**Your assignment**
Find the string "C소장은" in the records and copy each line where it occurs.

Top of Exercise data

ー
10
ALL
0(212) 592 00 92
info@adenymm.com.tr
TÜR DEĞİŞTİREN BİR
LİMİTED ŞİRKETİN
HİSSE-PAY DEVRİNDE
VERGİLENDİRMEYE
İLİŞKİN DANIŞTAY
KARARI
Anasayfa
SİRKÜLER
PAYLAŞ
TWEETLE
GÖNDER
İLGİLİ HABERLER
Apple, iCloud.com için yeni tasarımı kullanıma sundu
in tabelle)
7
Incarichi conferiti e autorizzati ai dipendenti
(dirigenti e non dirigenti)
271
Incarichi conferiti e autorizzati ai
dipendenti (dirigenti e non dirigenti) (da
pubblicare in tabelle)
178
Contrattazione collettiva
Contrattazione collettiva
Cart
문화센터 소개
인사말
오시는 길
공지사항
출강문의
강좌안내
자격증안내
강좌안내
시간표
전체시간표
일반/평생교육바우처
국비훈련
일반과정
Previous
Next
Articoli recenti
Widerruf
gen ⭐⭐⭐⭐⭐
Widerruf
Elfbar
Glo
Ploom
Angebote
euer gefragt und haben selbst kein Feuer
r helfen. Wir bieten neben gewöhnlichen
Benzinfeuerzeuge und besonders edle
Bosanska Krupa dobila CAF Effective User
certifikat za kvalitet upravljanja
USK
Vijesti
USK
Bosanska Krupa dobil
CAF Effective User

Bottom of Exercise data
Top of Exercise data

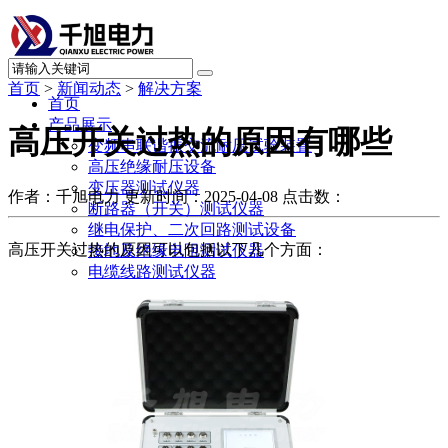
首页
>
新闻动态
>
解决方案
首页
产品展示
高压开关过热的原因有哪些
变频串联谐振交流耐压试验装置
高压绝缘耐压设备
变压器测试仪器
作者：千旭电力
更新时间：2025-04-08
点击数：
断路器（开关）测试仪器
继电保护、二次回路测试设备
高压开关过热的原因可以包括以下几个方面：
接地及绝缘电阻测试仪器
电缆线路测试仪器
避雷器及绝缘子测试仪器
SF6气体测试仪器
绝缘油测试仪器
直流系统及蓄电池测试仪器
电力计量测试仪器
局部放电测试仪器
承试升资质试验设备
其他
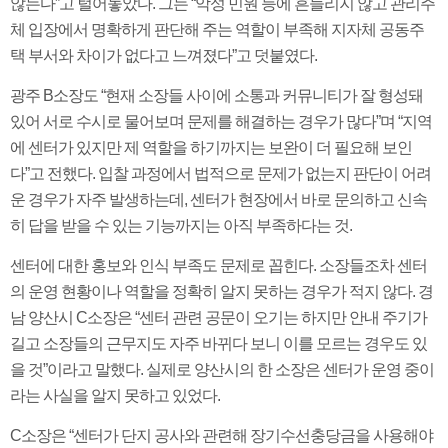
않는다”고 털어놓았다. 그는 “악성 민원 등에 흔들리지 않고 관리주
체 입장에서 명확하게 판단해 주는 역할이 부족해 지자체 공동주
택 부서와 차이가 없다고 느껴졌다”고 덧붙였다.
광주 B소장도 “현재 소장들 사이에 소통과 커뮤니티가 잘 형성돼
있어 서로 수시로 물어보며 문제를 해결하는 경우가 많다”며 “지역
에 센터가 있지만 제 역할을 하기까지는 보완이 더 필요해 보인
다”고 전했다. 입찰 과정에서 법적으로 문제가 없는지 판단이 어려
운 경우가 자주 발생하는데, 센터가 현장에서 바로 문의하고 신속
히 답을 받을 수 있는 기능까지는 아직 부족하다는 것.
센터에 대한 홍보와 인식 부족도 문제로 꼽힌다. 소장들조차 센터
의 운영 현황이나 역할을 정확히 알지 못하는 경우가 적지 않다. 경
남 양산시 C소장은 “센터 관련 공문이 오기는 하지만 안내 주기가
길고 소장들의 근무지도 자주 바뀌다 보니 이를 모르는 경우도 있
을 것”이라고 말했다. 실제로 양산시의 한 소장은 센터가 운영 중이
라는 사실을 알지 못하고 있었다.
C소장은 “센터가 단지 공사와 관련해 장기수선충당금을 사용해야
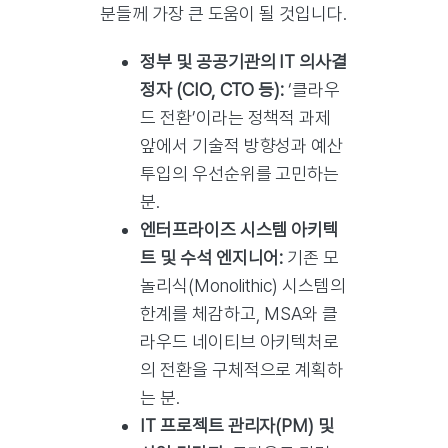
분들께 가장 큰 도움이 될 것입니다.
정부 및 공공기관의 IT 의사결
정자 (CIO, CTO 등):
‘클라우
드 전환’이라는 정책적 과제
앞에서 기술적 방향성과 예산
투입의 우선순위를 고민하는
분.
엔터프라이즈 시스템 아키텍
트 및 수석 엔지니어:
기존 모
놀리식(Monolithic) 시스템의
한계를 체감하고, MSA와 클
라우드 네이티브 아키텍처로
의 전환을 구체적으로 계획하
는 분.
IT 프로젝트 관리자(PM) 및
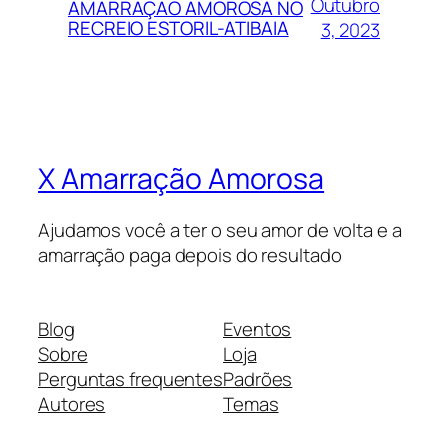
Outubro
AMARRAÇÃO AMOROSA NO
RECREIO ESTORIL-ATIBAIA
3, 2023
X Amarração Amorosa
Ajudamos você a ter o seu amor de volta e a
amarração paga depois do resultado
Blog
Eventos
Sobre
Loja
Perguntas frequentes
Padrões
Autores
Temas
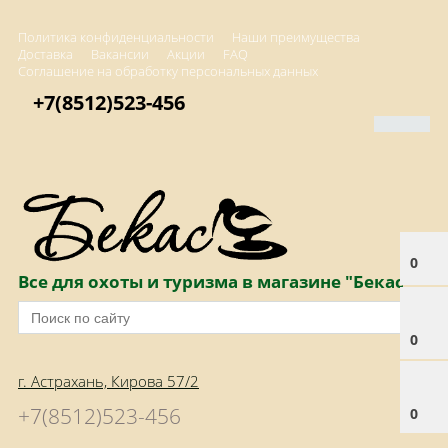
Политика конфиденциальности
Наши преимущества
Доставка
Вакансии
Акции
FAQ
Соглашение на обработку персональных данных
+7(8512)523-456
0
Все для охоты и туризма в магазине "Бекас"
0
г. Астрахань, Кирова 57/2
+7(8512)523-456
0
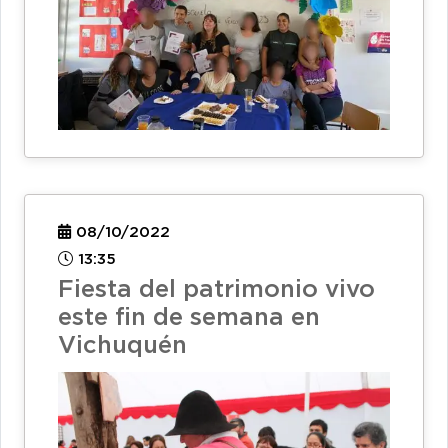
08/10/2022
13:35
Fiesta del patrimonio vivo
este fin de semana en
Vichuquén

Bottom of Exercise data
Top of Exercise data

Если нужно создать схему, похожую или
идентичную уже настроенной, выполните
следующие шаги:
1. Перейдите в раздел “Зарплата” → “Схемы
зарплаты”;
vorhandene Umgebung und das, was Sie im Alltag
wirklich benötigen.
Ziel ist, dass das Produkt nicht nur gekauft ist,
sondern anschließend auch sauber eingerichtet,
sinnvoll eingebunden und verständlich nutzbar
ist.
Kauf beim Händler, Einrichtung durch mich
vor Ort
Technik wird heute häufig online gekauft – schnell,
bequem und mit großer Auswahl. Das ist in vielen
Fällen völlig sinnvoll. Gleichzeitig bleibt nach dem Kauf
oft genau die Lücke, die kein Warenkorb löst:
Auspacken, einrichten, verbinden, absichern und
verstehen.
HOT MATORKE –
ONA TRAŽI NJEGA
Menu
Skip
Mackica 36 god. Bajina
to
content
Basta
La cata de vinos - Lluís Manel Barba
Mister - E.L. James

Bottom of Exercise data

**Reply to the task**
남 양산시 C소장은 “센터 관련 공문이 오기는 하지만 안내 주기가
C소장은 “센터가 단지 공사와 관련해 장기수선충당금을 사용해야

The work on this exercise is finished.